At the time of his benching, O'Sullivan and Brett Favre were tied for the league lead in interceptions with 11 and O'Sullivan led the league in fumbles with 11. He also led the league in total turnovers with 11 interceptions and six fumbles lost. O'Sullivan, by himself, had committed more turnovers than any other NFL team at the time of his demotion. The Denver Broncos, New York Jets and Cincinnati Bengals were tied for the second most turnovers with 16. On October 27, Singletary named Hill the starting quarterback. Hill then started the final eight games of the season. O'Sullivan completed 128 of 220 passes for 1,678 yards and eight touchdowns with 11 interceptions during the 2008 season. The 49ers won two out of the eight games that he started. O'Sullivan, despite only starting eight games, was sacked 32 times, which made him tied for eighth in the NFL with Joe Flacco in number of times sacked.

===Cincinnati Bengals===
An unrestricted free agent in the 2009 offseason, O'Sullivan signed a two-year contract with the Cincinnati Bengals in March 2009. He was active as the Bengals second quarterback for every regular season game during the 2009 season. He played in three games, completing four of eleven passes for 40 yards with no touchdowns or interceptions. O'Sullivan was also active, but did not play, in the team's AFC wild card game. He was released by the Bengals on September 5, 2010.

===San Diego Chargers===
After O'Sullivan was cut by the Bengals, the San Diego Chargers claimed him off waivers on September 6, 2010. He was inactive as the Chargers third quarterback for six games. He was released by the team on October 20, 2010. In November 2010, he had workouts with the Miami Dolphins and Detroit Lions.

===Oakland Raiders===
O'Sullivan was signed by the Oakland Raiders on December 2, 2010, after quarterback Bruce Gradkowski was placed on season-ending injured reserve. He was inactive as the Raiders third quarterback for five games. The Raiders were the last NFL team he played for. He became a free agent in July 2011.

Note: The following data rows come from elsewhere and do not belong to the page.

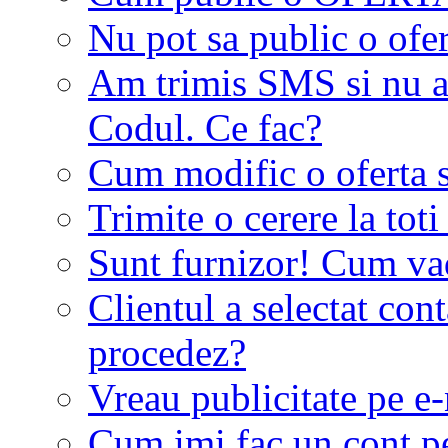
Nu pot sa public o ofer
Am trimis SMS si nu a
Codul. Ce fac?
Cum modific o oferta 
Trimite o cerere la tot
Sunt furnizor! Cum vad 
Clientul a selectat co
procedez?
Vreau publicitate pe e-
Cum imi fac un cont p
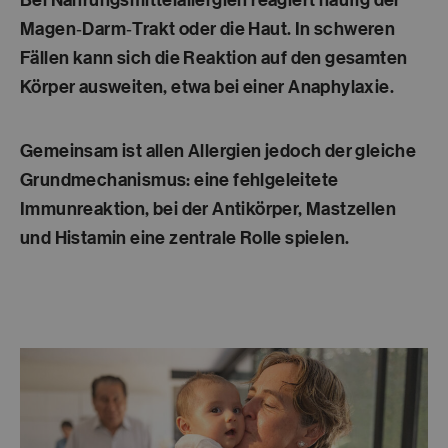
Bei Nahrungsmittelallergien reagiert häufig der
Magen‑Darm‑Trakt oder die Haut. In schweren
Fällen kann sich die Reaktion auf den gesamten
Körper ausweiten, etwa bei einer Anaphylaxie.
Gemeinsam ist allen Allergien jedoch der gleiche
Grundmechanismus: eine fehlgeleitete
Immunreaktion, bei der Antikörper, Mastzellen
und Histamin eine zentrale Rolle spielen.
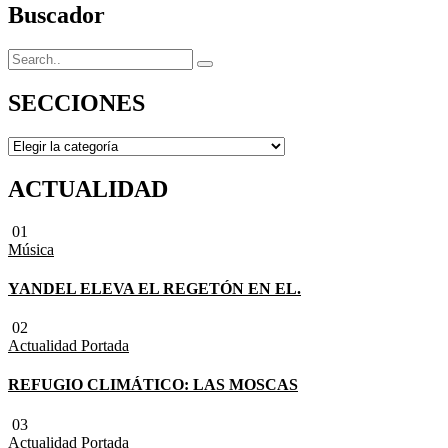
Buscador
SECCIONES
SECCIONES
ACTUALIDAD
01
Música
YANDEL ELEVA EL REGETÓN EN EL.
02
Actualidad
Portada
REFUGIO CLIMÁTICO: LAS MOSCAS
03
Actualidad
Portada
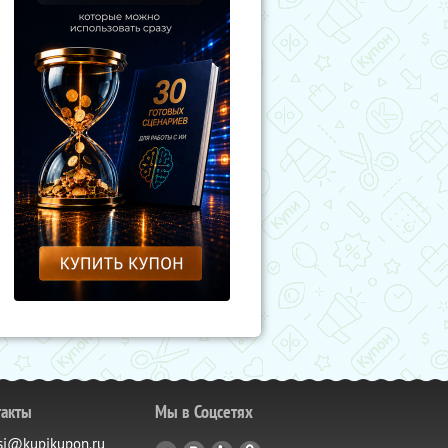
такты
Мы в Соцсетях
si@kupikupon.ru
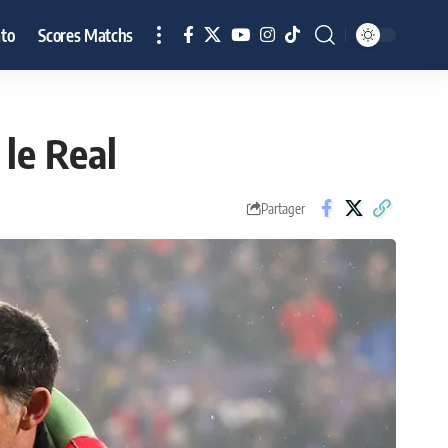
to
Scores Matchs
le Real
Partager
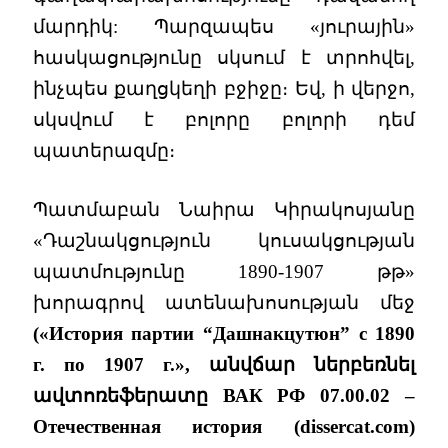
մարդիկ: Պարզապես «յուրային»
հասկացությունը սկսում է տրոհվել,
ինչպես քաղցկեղի բջիջը։ Եվ, ի վերջո,
սկսվում է բոլորը բոլորի դեմ
պատերազմը։
Պատմաբան Նաիրա Կիրակոսյանը
«Դաշնակցություն կուսակցության
պատմությունը 1890-1907 թթ»
խորագրով ատենախոսության մեջ
(«История партии “Дашнакцутюн” с 1890
г. по 1907 г.», անվճար ներբեռնել
ավտոռեֆերատը ВАК РФ 07.00.02 –
Отечественная история (dissercat.com)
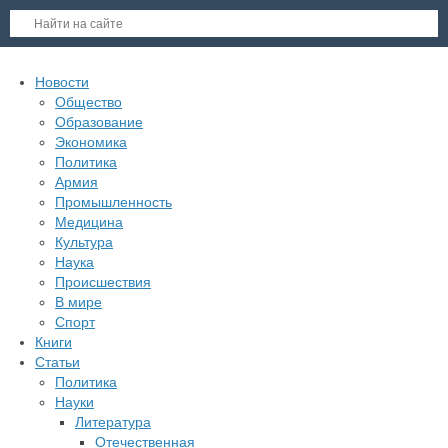
Новости
Общество
Образование
Экономика
Политика
Армия
Промышленность
Медицина
Культура
Наука
Происшествия
В мире
Спорт
Книги
Статьи
Политика
Науки
Литература
Отечественная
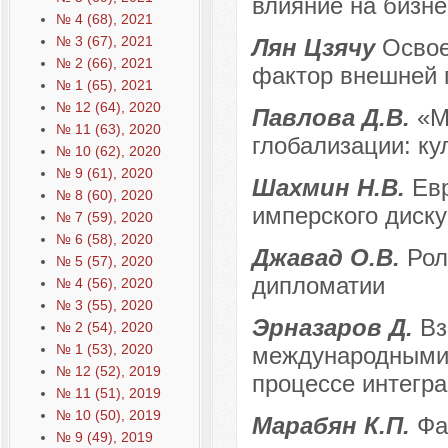
влияние на бизне
№ 4 (68), 2021
№ 3 (67), 2021
Лян Цзячу
Освое
№ 2 (66), 2021
фактор внешней 
№ 1 (65), 2021
№ 12 (64), 2020
Павлова Д.В.
«М
№ 11 (63), 2020
глобализации: ку
№ 10 (62), 2020
№ 9 (61), 2020
Шахмин Н.В.
Ев
№ 8 (60), 2020
имперского диску
№ 7 (59), 2020
№ 6 (58), 2020
Джавад О.В.
Рол
№ 5 (57), 2020
дипломатии
№ 4 (56), 2020
№ 3 (55), 2020
Эрназаров Д.
Вз
№ 2 (54), 2020
№ 1 (53), 2020
международными 
№ 12 (52), 2019
процессе интегр
№ 11 (51), 2019
№ 10 (50), 2019
Марабян К.П.
Фа
№ 9 (49), 2019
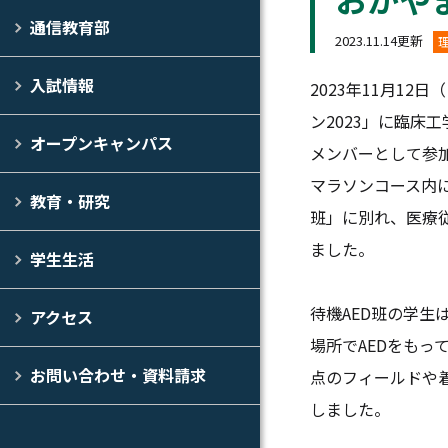
通信教育部
2023.11.14更新
入試情報
2023年11月1
ン2023」に臨床
オープンキャンパス
メンバーとして参
マラソンコース内に
教育・研究
班」に別れ、医療
ました。
学生生活
待機AED班の学
アクセス
場所でAEDをもっ
お問い合わせ・資料請求
点のフィールドや
しました。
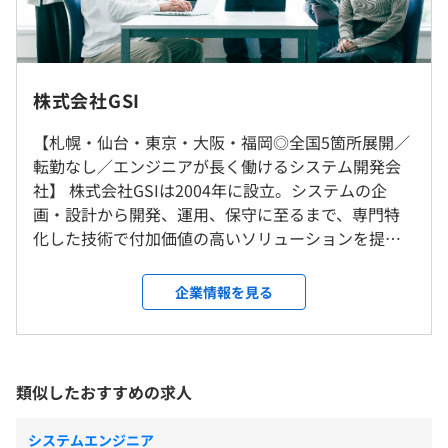
休憩時間：12:00〜13:00（60分）
平均残業時間：平均10.2時間/月
・商社：ポイント管理システム開発
福岡支社所属になります。
株式会社GSI
・学校法人：教務管理システム開発
社内もしくは弊社お客様先（福岡市内限定です！）での勤
【年間休日120日以上】
・金融業：クレジット申込管理システム開発
務となります。
【札幌・仙台・東京・大阪・福岡◎全国5箇所展開／
完全週休2日制（土曜・日曜）
・製造業：経理システム刷新
希望しない転勤は100％ありません。
転勤なし／エンジニアが長く働けるシステム開発会
祝日
など案件多数
社】 株式会社GSIは2004年に設立。システムの企
生理休暇
画・設計から開発、運用、保守に至るまで、専門特
就業場所の変更範囲
慶弔休暇
化した技術で付加価値の高いソリューションを提供
＜雇入時＞
子の看護等休暇
しています。現在東京、札幌、仙台、大阪、福岡と全
プロジェクト先(福岡市メイン)
養育両立支援休暇
・資格の受験費用支給（合格時）
国5箇所に拠点を構え、売上高も右肩上がりに成長し
＜変更範囲＞
企業情報を見る
介護休暇
・各種研修制度
ております。 弊社は、基幹システムなどの大規模な
会社の指定する場所（テレワークを行う場所を含む）
夏季休暇
・貸し出し図書制度（持ち寄った技術本が自由に借りれま
プロジェクトからパッケージ製品の開発や一部機能
年末年始休暇
す）
の制作まで、ソフトウェア開発全般における業務を
有給休暇（有給取得率88%）
受動喫煙防止措置に関する事項
・各種勉強会の開催（Androidアプリ部etc）
請け追っています。大手ではできない小規模プロジェ
類似したおすすめの求人
敷地内禁煙（喫煙場所あり）
・各種e-Learningの受講（リロクラブ）
クトもおこなっており、さまざまな開発案件に携わ
・企業型確定拠出年金（401K）
るチャンスがあります。 弊社では「エンジニアが"長
システムエンジニア
・資格合格祝い金制度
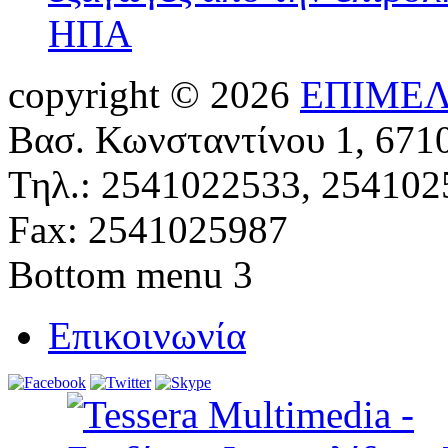
ΗΠΑ
copyright © 2026
ΕΠΙΜΕΛ
Βασ. Κωνσταντίνου 1, 671
Τηλ.: 2541022533, 254102
Fax: 2541025987
Bottom menu 3
Επικοινωνία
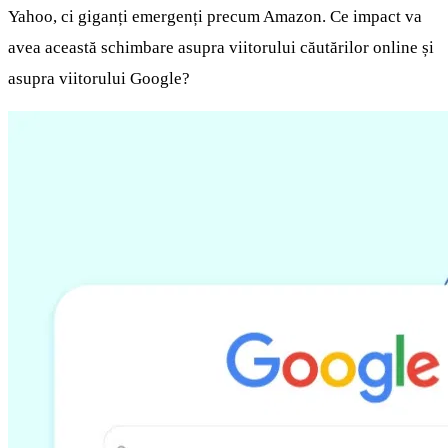
Yahoo, ci giganți emergenți precum Amazon. Ce impact va
avea această schimbare asupra viitorului căutărilor online și
asupra viitorului Google?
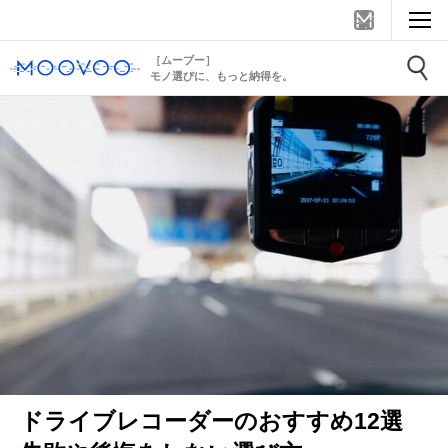
［ムーブー］
モノ選びに、もっと納得を。
ドライブレコーダーのおすすめ12選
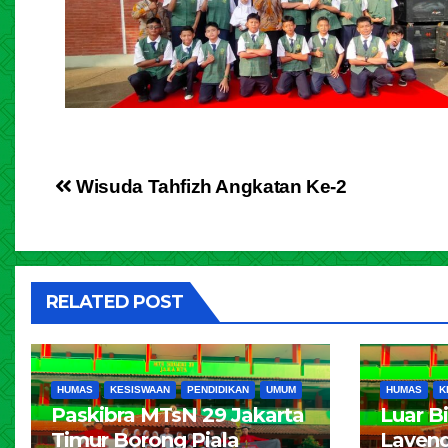
Wisuda Tahfizh Angkatan Ke-2
RELATED POST
HUMAS
KESISWAAN
PENDIDIKAN
UMUM
HUMAS
K
Paskibra MTsN 29 Jakarta
Luar B
Timur Borong Piala
Lavend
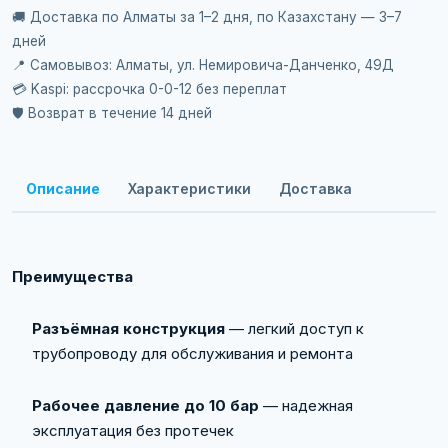
🚚 Доставка по Алматы за 1–2 дня, по Казахстану — 3–7
дней
📍 Самовывоз: Алматы, ул. Немировича-Данченко, 49Д
💳 Kaspi: рассрочка 0-0-12 без переплат
🛡️ Возврат в течение 14 дней
Описание
Характеристики
Доставка
П
реимущества
Разъёмная конструкция
— легкий доступ к
трубопроводу для обслуживания и ремонта
Рабочее давление до 10 бар
— надежная
эксплуатация без протечек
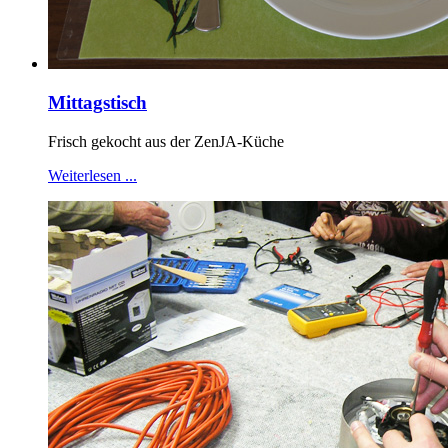
Mittagstisch
Frisch gekocht aus der ZenJA-Küche
Weiterlesen ...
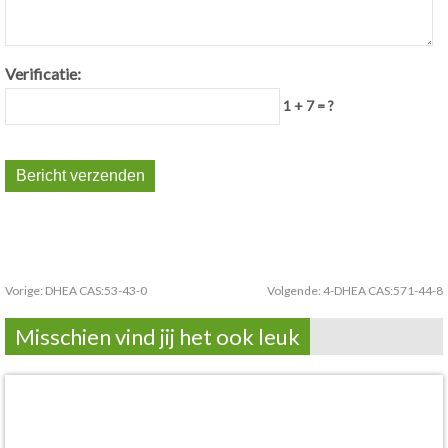
Verificatie:
1 + 7 = ?
Vorige:
DHEA CAS:53-43-0
Volgende:
4-DHEA CAS:571-44-8
Misschien vind jij het ook leuk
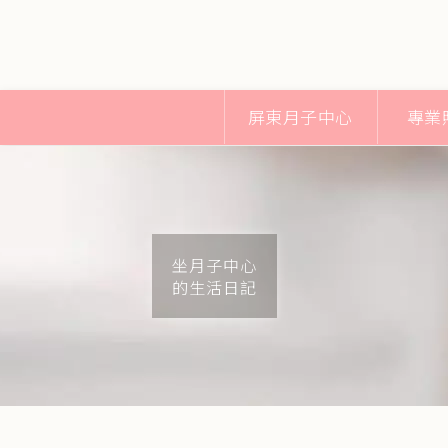
屏東月子中心
專業
坐月子中心
的生活日記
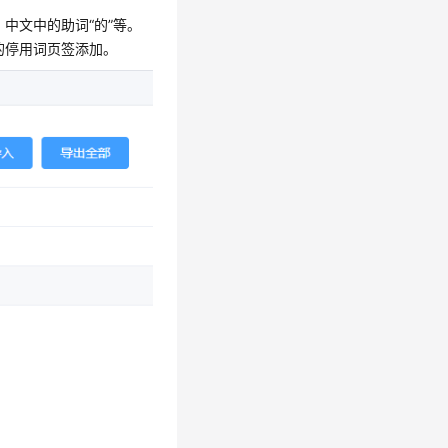
中文中的助词“的”等。
的停用词页签添加。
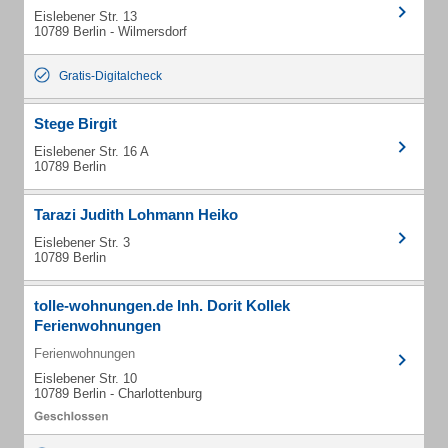
Eislebener Str. 13
10789 Berlin - Wilmersdorf
Gratis-Digitalcheck
Stege Birgit
Eislebener Str. 16 A
10789 Berlin
Tarazi Judith Lohmann Heiko
Eislebener Str. 3
10789 Berlin
tolle-wohnungen.de Inh. Dorit Kollek
Ferienwohnungen
Ferienwohnungen
Eislebener Str. 10
10789 Berlin - Charlottenburg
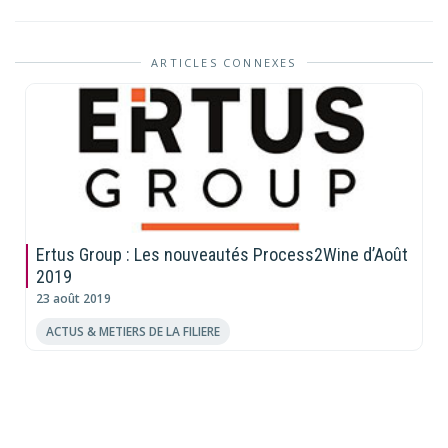
ARTICLES CONNEXES
Ertus Group : Les nouveautés Process2Wine d’Août
2019
23 août 2019
ACTUS & METIERS DE LA FILIERE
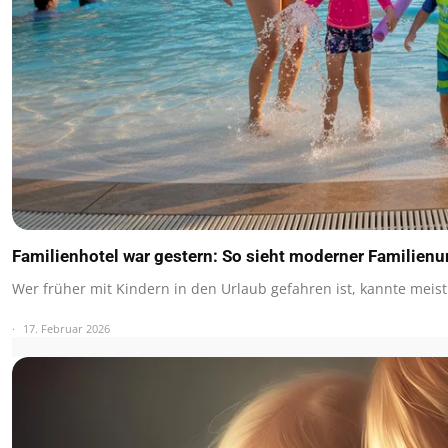
Familienhotel war gestern: So sieht moderner Familienu
Wer früher mit Kindern in den Urlaub gefahren ist, kannte meis
17. Februar 2026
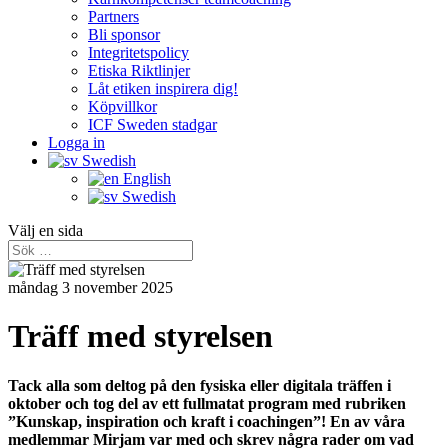
Partners
Bli sponsor
Integritetspolicy
Etiska Riktlinjer
Låt etiken inspirera dig!
Köpvillkor
ICF Sweden stadgar
Logga in
Swedish
English
Swedish
Välj en sida
måndag 3 november 2025
Träff med styrelsen
Tack alla som deltog på den fysiska eller digitala träffen i
oktober och tog del av ett fullmatat program med rubriken
”Kunskap, inspiration och kraft i coachingen”! En av våra
medlemmar Mirjam var med och skrev några rader om vad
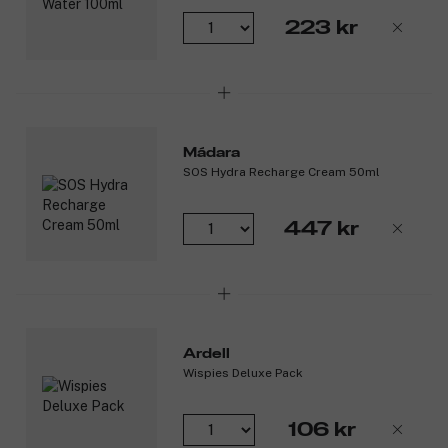
223 kr
Mádara
SOS Hydra Recharge Cream 50ml
447 kr
Ardell
Wispies Deluxe Pack
106 kr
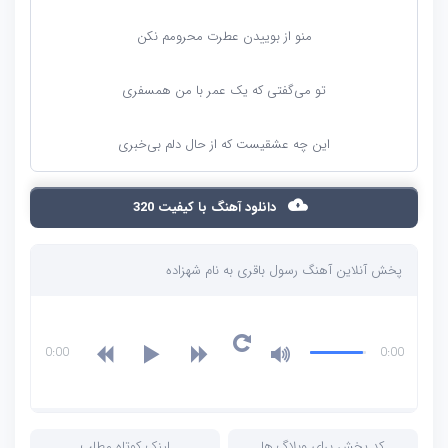
منو از بوییدن عطرت محرومم نکن
تو می‌گفتی که یک عمر با من همسفری
این چه عشقیست که از حال دلم بی‌خبری
دانلود آهنگ با کیفیت 320
پخش آنلاین آهنگ رسول باقری به نام شهزاده
0:00
0:00
کد پخش برای وبلاگ ها
لینک کوتاه مطلب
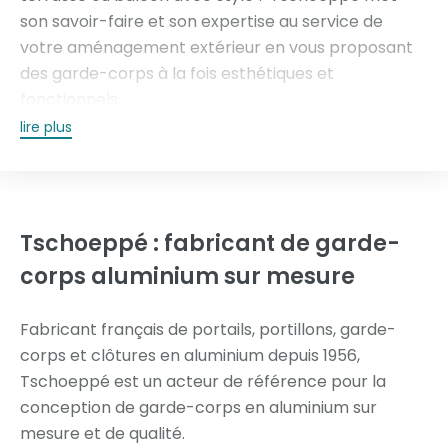
son savoir-faire et son expertise au service de
votre
aménagement extérieur
en vous proposant
des garde-corps à la fois esthétiques et
fonctionnels.
lire plus
Parce que votre maison est unique et votre
sécurité, essentielle, nous avons à cœur de
concevoir des
garde-corps en aluminium
sur
mesure et de haute qualité. Découvrez nos
Tschoeppé :
fabricant de garde-
différentes collections !
corps aluminium sur mesure
Fabricant français de portails, portillons, garde-
corps et clôtures en aluminium depuis 1956,
Tschoeppé est un acteur de référence pour la
conception de garde-corps en aluminium sur
mesure et de qualité.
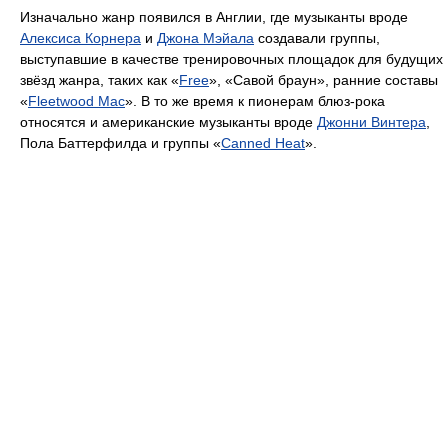
Изначально жанр появился в Англии, где музыканты вроде
Алексиса Корнера
и
Джона Мэйала
создавали группы,
выступавшие в качестве тренировочных площадок для будущих
звёзд жанра, таких как «
Free
», «Савой браун», ранние составы
«
Fleetwood Mac
». В то же время к пионерам блюз-рока
относятся и американские музыканты вроде
Джонни Винтера
,
Пола Баттерфилда и группы «
Canned Heat
».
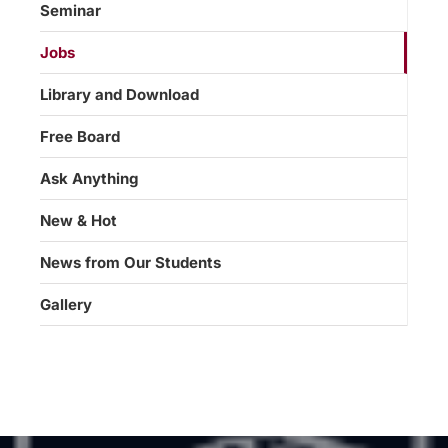
Seminar
Jobs
Library and Download
Free Board
Ask Anything
New & Hot
News from Our Students
Gallery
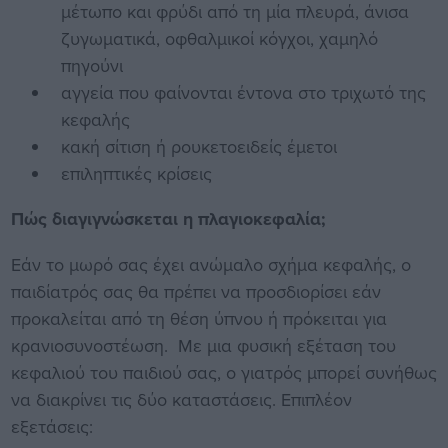
μέτωπο και φρύδι από τη μία πλευρά, άνισα
ζυγωματικά, οφθαλμικοί κόγχοι, χαμηλό
πηγούνι
αγγεία που φαίνονται έντονα στο τριχωτό της
κεφαλής
κακή σίτιση ή ρουκετοειδείς έμετοι
επιληπτικές κρίσεις
Πώς διαγιγνώσκεται η πλαγιοκεφαλία;
Εάν το μωρό σας έχει ανώμαλο σχήμα κεφαλής, ο
παιδίατρός σας θα πρέπει να προσδιορίσει εάν
προκαλείται από τη θέση ύπνου ή πρόκειται για
κρανιοσυνοστέωση. Με μια φυσική εξέταση του
κεφαλιού του παιδιού σας, ο γιατρός μπορεί συνήθως
να διακρίνει τις δύο καταστάσεις. Επιπλέον
εξετάσεις:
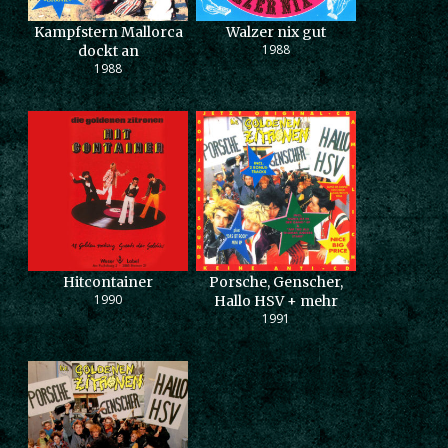
Kampfstern Mallorca
Walzer nix gut
1988
dockt an
1988
Hitcontainer
Porsche, Genscher,
1990
Hallo HSV + mehr
1991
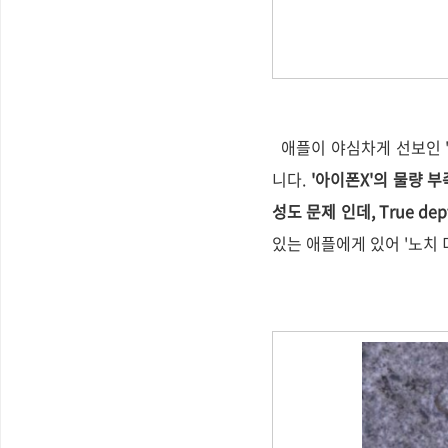
애플이 야심차게 선보인 '
니다.
'아이폰X'의 물량 부
성도 문제 인데, True d
있는 애플에게 있어 '노치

===Saskatchewan Roughriders===
O'Sullivan was signed by the Saskatchewan Roughriders of the Canadian Football League on April 19, 2012. He was the team's third-string quarterback for most of the season, behind starter Darian Durant and rookie Drew Willy. O'Sullivan dressed for all 18 of the team's games in 2012, but played in just one game, completing nine of fourteen passes for 83 yards and rushing once for four yards. He was released by the Roughriders on March 8, 2013.

==NFL career statistics==
===Regular season===

Year: Team; Games; Passing; Rushing; Sacks; Fumbles
GP: GS; Record; Cmp; Att; Pct; Yds; Y/A; TD; Int; Rtg; Att; Yds; Avg; TD; Sck; SckY; Fum; Lost
2002: NO; 0; 0; DNP
2003: NO; 0; 0
2004: NO; 0; 0
2004: GB; 1; 0; –; 0; 0; 0.0; 0; 0.0; 0; 0; 0.0; 2; −2; −1.0; 0; 0; 0; 0; 0
2005: MIN; 0; 0; DNP
2007: DET; 4; 0; –; 13; 26; 50.0; 148; 5.7; 1; 2; 48.2; 4; −10; −2.5; 0; 3; 18; 3; 1
2008: SF; 9; 8; 2–6; 128; 220; 58.2; 1,678; 7.6; 8; 11; 73.6; 30; 145; 4.8; 0; 32; 197; 11; 6
2009: CIN; 3; 0; –; 4; 11; 36.4; 40; 3.6; 0; 0; 47.5; 3; 12; 4.0; 0; 3; 31; 2; 2
2010: SD; 0; 0; DNP
2010: OAK; 0; 0
Career: 17; 8; 2–6; 145; 257; 56.4; 1,866; 7.3; 9; 13; 69.9; 39; 145; 3.7; 0; 38; 246; 16; 9

===Playoffs===

Year: Team; Games; Passing; Rushing; Sacks; Fumbles
GP: GS; Record; Cmp; Att; Pct; Yds; Y/A; TD; Int; Rtg; Att; Yds; Avg; TD; Sck; SckY; Fum; Lost
2004: GB; 0; 0; DNP
2009: CIN; 0; 0

==Post-playing career==
O'Sullivan spent time as a member of the compliance staff of San Diego State University's athletic department He completed his Ph.D. in Leadership studies at the University of San Diego in 2017.

In 2018, O'Sullivan started the YouTube channel "The QB School", where he analyzes game tape of college and professional quarterbacks. He was the head football coach of Patrick Henry High School in San Diego from 2019 to 2021, accruing a 20–10 record.